Reuters kaynaklı yukarıdaki haritada yasa ve parlamento kararı ile 1915 olaylarını ‘soykırım’ diye kabul eden ülkeler eksik gösterilmiş. Haritada Lüksemburg, Avusturya, Çek Cumhuriyeti, Ermenistan ve Vatikan yer almamıştır. Vikipedia’da ise parlamento ve yasa ile kabul eden ülke ayrımı yapmadan tüm ülkeleri(29ülke) listelemiştir:

'Ermeni Soykırımını' tanıyan 29 ülke - Kaynak: Vikipedia
‘Ermeni Soykırımını’ tanıyan 29 ülke – Kaynak: Vikipedia

Sözde ‘Ermeni Soykırımı’nı reddeden ülkeler: Türkiye’yle birlikte Azerbaycan, İngiltere, Danimarka, Kuzey Kıbrıs Türk Cumhuriyeti, Özbekistan, Arnavutluk Bosna-Hersek, Kosova, Pakistan ve Norveç’tir. İki listede de yer almayan ülkelerin konu hakkında olumlu veya olumsuz resmi kararları yoktur.

Merak edilen soru: Filistin ‘Ermeni Soykırımını’ Tanıdı mı?

Nedense çok merak edilen bir konu olarak yer edinen Filistin’in Ermeni iddialarını ‘Soykırım’ olarak kabul ettiği meselesi ‘Filistin ermeni soykırımını kabul etti’ başlıklı haberlerle gündeme gelmişti. Bu konuyu Filistin resmi makamlarca yalanlandı. Bu haber geçen sene diasporanın 100. yılında Ermeni Haber Ajansı tarafından ‘Ermeni soykırımının 100. yılı’ anısına basılmış pul olarak internette servis edilmiş, ama daha sonra bu pulu bir Filistinlinin özel olarak bastırdığı ortaya çıkmıştır.

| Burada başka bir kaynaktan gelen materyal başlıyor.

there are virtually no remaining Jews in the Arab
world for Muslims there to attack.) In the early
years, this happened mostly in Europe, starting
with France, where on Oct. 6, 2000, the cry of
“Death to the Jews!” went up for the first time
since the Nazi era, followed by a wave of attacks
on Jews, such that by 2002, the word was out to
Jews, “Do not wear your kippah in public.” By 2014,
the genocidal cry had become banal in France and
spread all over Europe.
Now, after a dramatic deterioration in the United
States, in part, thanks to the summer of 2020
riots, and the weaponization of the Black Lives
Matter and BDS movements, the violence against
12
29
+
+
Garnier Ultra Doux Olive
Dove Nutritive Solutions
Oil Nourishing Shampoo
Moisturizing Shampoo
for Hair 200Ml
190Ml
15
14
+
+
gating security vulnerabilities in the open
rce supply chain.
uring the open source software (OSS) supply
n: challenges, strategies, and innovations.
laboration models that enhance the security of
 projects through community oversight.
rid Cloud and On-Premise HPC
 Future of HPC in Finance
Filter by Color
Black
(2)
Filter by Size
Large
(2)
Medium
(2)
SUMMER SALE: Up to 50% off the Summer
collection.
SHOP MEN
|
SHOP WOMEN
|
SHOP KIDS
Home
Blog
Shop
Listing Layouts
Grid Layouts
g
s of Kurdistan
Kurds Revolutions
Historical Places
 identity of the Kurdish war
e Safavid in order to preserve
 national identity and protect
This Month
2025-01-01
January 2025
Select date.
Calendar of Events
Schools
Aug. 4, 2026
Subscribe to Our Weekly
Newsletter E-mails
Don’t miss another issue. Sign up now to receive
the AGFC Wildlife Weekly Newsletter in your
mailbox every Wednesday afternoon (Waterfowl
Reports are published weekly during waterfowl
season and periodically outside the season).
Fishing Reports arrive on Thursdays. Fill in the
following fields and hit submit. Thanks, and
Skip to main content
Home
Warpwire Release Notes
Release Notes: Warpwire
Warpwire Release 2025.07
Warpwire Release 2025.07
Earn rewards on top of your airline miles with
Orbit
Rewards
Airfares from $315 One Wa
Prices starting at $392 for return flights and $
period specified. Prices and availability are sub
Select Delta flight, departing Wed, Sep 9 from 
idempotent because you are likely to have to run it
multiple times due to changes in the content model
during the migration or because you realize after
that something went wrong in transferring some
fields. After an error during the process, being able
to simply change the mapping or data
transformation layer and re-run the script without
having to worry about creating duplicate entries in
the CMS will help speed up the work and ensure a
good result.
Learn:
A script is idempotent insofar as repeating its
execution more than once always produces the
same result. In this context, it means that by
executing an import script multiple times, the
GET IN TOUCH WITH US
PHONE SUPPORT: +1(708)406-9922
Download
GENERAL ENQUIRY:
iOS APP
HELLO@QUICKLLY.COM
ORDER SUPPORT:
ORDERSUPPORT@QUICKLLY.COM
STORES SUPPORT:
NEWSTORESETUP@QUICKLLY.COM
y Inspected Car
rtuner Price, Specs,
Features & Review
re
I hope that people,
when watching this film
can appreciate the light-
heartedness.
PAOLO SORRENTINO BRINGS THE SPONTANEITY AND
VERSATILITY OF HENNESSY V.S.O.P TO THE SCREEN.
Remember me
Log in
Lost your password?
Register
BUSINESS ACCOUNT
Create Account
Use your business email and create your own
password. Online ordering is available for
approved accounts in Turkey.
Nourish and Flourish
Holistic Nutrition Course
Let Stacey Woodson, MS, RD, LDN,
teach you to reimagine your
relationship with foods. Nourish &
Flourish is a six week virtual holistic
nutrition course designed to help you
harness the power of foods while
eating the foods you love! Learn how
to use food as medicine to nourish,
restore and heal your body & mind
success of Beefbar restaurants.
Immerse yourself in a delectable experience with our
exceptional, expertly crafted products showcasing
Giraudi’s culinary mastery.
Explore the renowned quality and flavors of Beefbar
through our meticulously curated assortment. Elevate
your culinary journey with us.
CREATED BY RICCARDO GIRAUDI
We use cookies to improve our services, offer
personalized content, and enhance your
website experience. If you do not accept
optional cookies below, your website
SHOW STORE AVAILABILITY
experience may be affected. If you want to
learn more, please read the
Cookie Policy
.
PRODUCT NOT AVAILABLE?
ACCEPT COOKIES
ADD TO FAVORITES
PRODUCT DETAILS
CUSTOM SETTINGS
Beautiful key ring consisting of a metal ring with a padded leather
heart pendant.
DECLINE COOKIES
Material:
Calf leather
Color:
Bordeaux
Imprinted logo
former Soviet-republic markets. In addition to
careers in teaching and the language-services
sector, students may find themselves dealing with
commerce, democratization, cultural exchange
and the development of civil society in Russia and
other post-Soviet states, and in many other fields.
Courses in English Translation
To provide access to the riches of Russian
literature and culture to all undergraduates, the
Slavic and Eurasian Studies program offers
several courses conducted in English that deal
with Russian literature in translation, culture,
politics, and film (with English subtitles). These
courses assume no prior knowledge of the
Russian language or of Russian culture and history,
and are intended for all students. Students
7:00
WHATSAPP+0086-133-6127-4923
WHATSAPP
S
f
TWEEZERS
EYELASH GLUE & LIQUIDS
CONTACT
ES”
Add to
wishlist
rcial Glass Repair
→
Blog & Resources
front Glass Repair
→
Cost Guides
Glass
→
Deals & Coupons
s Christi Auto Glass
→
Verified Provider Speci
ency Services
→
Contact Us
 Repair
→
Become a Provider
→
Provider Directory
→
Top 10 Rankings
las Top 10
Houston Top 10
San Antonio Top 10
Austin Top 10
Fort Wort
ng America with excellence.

Ermeni ve Türk Tarihçilerine Göre Ermeni Tehciri ve 1915 Olayları Sonrası Süreç

Türk tarihçilerine göre, 1915 olaylarının başlangıç noktası olarak, 1878’de Ermeniler ve Müslümanlar arasındaki iç çatışmalar olarak görebiliriz. Bu çatışmaların üçüncü taraf ülkeler tarafından kullanılarak, Devlet-i Aliyye-i Osmaniyye zor durumda bırakılmak istenmiştir. Bu çatışmalar üçüncü ülkeler tarafından uluslararası sorun olarak tanımlanmış ve böylece Osmanlı’nın iç işlerine karışmanın bahanesi oluşturulmuştur. Bu sorunun uluslararası sorun olarak tanımlanması Ayastefanos ve Berlin Antlaşmalarında görülmektedir.

Devlet-i Aliyye-i Osmaniyye, Ağustos 1914 tarihinde seferberlik ilan etmiştir. Bu seferberlik ilanının ardından Ermeni siyasi partilerinin üyeleri gizli komite toplantıları yapmışlardır. Yapılan bu toplantıların sonucunda, komite üyeleri firar ederek Rus birliklerine katıldıkları bilinmektedir. Rus tarihçilerine göre, savaşın en başında Rus ordusu içinde Osmanlı Ermenisi 23 birlik vardı. Bu ise kabaca 11,500 askere karşılık geliyordu. Ayrıca sadece Kafkas bölgesinde Ruslar için savaşan 40,000 Ermeni gönüllüsü olduğu bilinmektedir(1). Artan firar olayları ve gizli komite toplantıları sonucunda Osmanlı Devletince tutuklama olayları başlamıştır.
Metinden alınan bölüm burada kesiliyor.